A consortium back by the British government has won the auction for collapsed satellite broadband firm OneWeb.
The UK-US company entered Chapter 11 bankruptcy protection in March after investors pulled out, leading to an auction of its assets in New York earlier this week.
OneWeb’s original plan was to place hundreds of satellites, 74 of which have already been successfully launched, into a low earth orbit to provide broadband to homes and businesses around the world. The government hopes to use this capability to improve broadband and 5G connectivity in remote and rural parts of the UK.
Reports suggest it’s also exploring the potential to operate its own navigation system, although the viability of such a scheme has been questioned by some experts.
The winning $1bn bid included Bharti Global Limited, owned by telecoms billionaire Sunil Mittal, with the UK government pledging $500m in return for a “significant” shareholding.
In a statement the government said buying OneWeb would support its ambitions “for the UK to be a pioneer” in novel satellite technologies and for the country to “join the first rank of space nations”.
It added that Bharti Global, owner of the world’s third largest mobile operator, would provide “commercial and operational leadership, and bring OneWeb a revenue base to contribute towards its future success.”
Business Secretary Alok Sharma said: “This deal underlines the scale of Britain’s ambitions on the global stage.

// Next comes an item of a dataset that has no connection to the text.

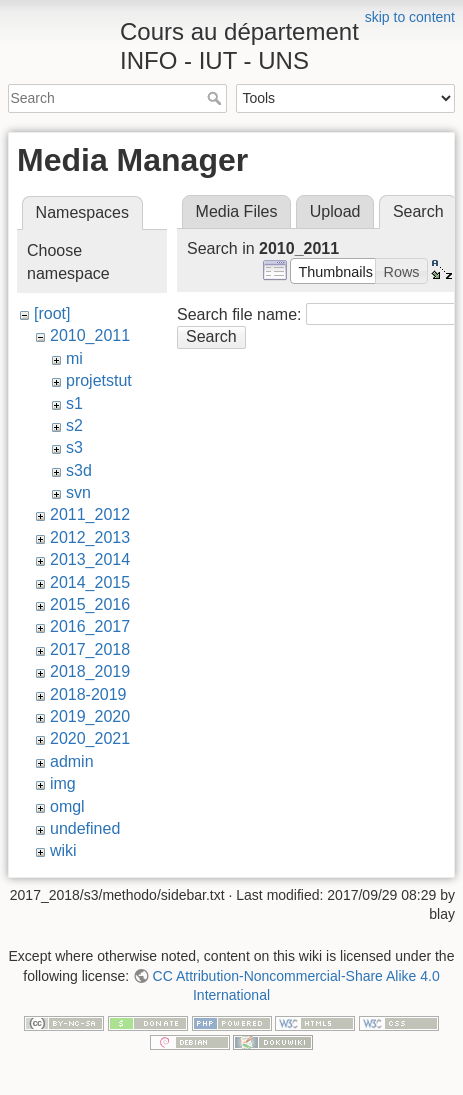 The image size is (463, 1095). What do you see at coordinates (67, 806) in the screenshot?
I see `omgl` at bounding box center [67, 806]. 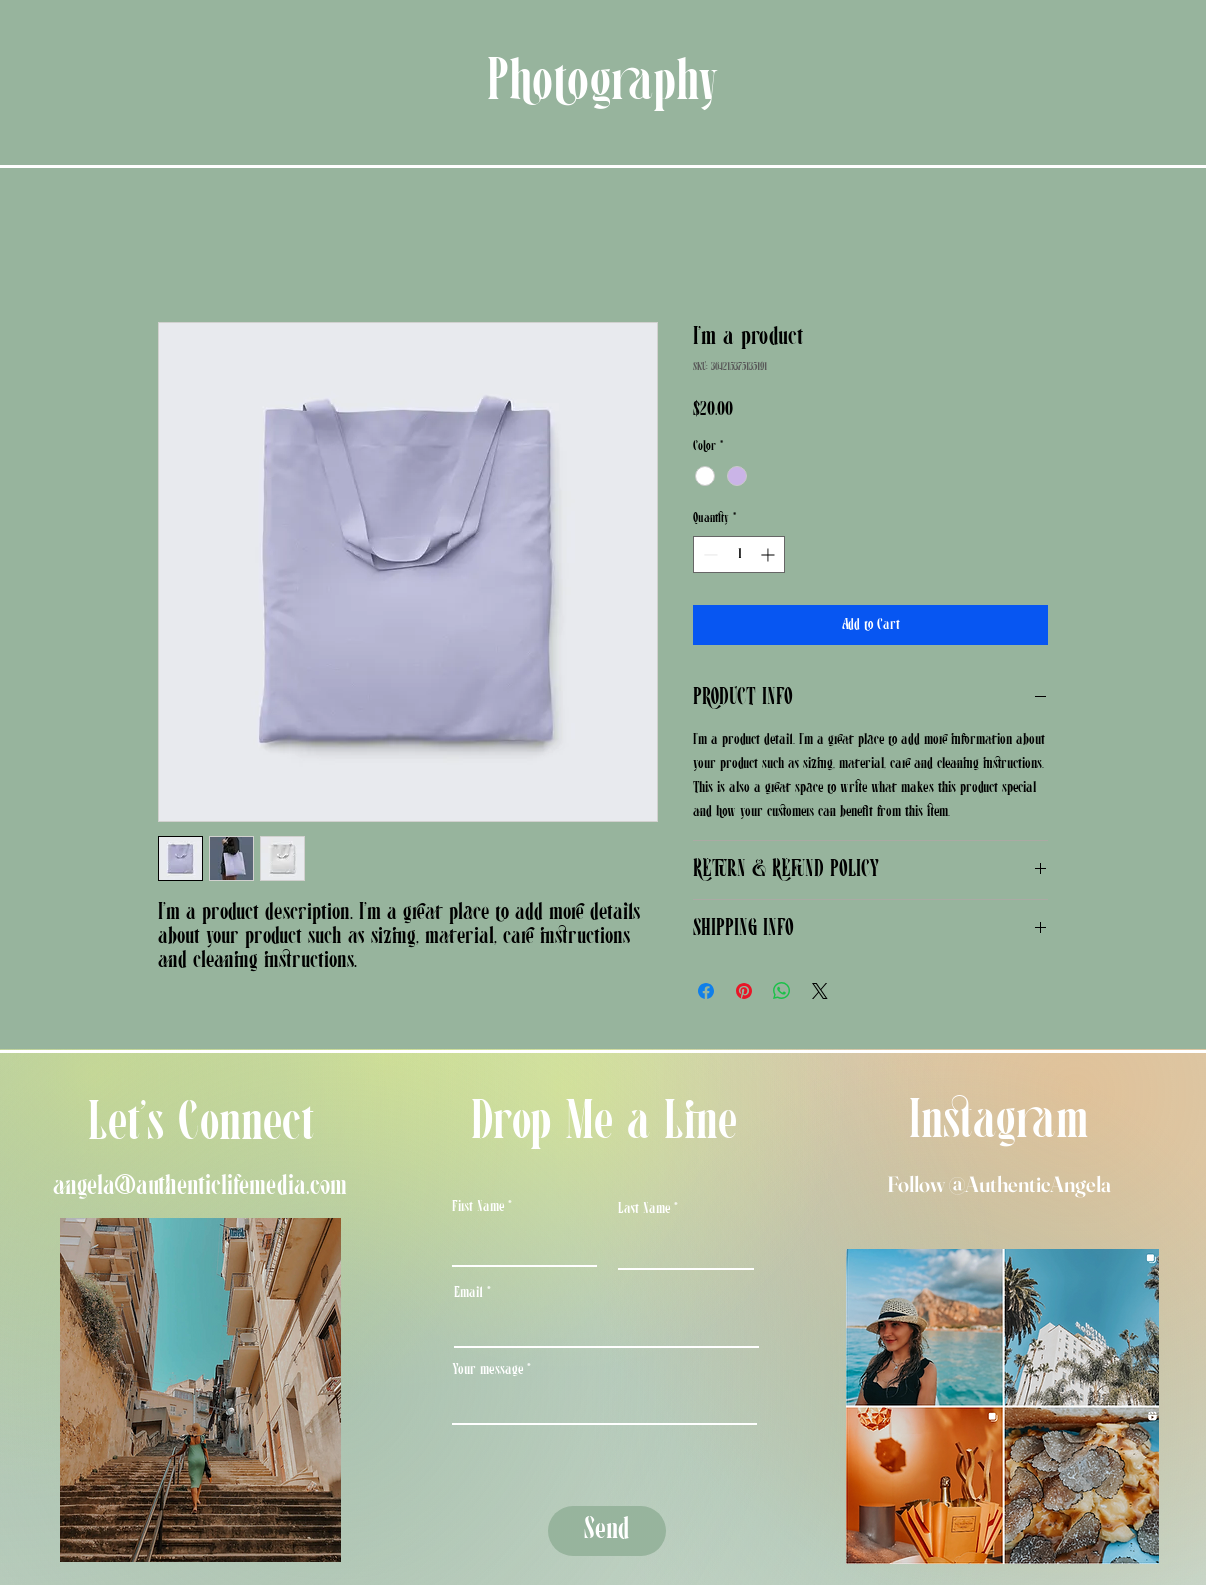 The image size is (1206, 1585). What do you see at coordinates (607, 1531) in the screenshot?
I see `[Send]` at bounding box center [607, 1531].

“Our access to a global fleet of satellites has the potential to connect millions of people worldwide to broadband, many for the first time, and the deal presents the opportunity to further develop our strong advanced manufacturing base right here in the UK.”

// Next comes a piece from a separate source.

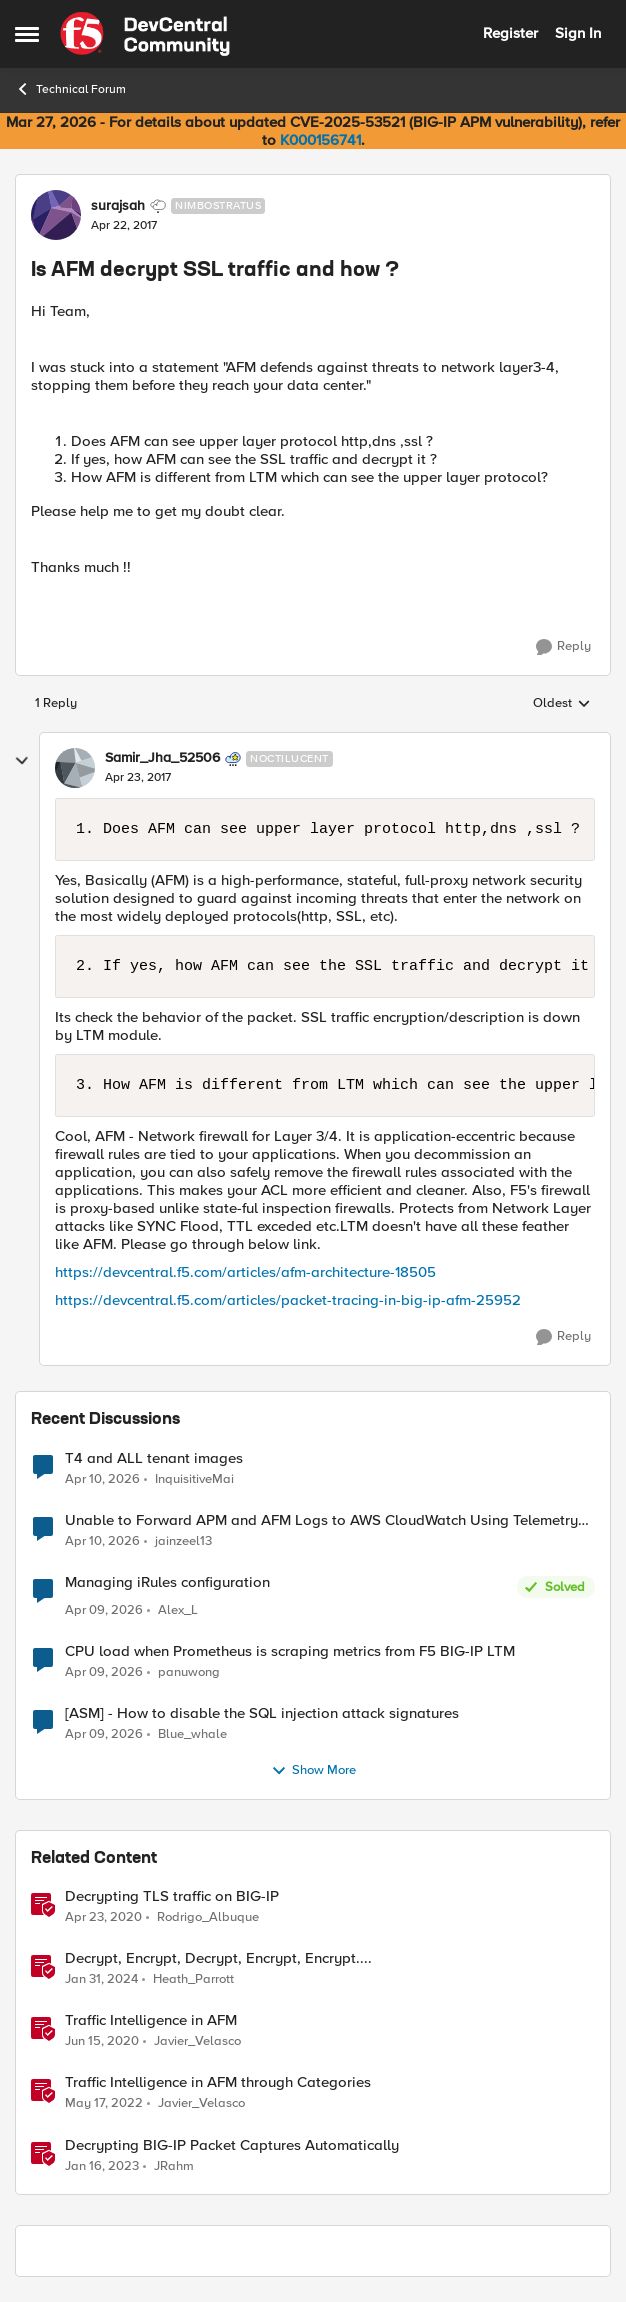 The image size is (626, 2302). I want to click on [6 years ago], so click(103, 1918).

The government stake gives it a final say over any future sale of the company, and over access to OneWeb technology by other countries on national security grounds.
OneWeb CEO Adrian Steckel commented: “We are delighted to have concluded the sale process with such a positive outcome that will benefit not only OneWeb’s existing creditors, but also our employees, vendors, commercial partners, and supporters worldwide who believe in the mission and in the promise of global connectivity.
“The combination of HMG and Bharti will bring immediate value as we develop as a global leader in low latency connectivity. This successful outcome for OneWeb underscores the confidence in our business, technology, and the work of our entire team.
“With differentiated and flexible technology, unique spectrum assets and a compelling market opportunity ahead of us, we are eager to conclude the process and get back to launching our satellites as soon as possible.”
Last month manufacturing union Unite called on the government to ensure any bid delivered jobs in the UK space sector.
National officer for the aerospace sector, Rhys McCarthy, said: “The country urgently needs world-leading satellite infrastructure to support modern businesses and our defence systems.
“We want to be reassured that a government stake in OneWeb is the right way forward on this and will mean security and jobs for UK aerospace workers.”
OneWeb’s satellites are currently made in Florida through a joint venture with Airbus.
On Friday the firm’s UK Managing Director, Richard Franklin, said: “The UK government’s vision in backing this project will drive innovation and new ways of thinking about how space can contribute even more to the UK economy, and the country’s defence requirements, as well as playing a part in delivering broadband internet to communities across the country.
“We look forward to supporting OneWeb in the next phase of their business and growing the UK contribution to this market-changing business.”
Completion is subject to approval by US authorities, including the Committee on Foreign Investment in the United States which reviews the sale of US based businesses to foreign entities.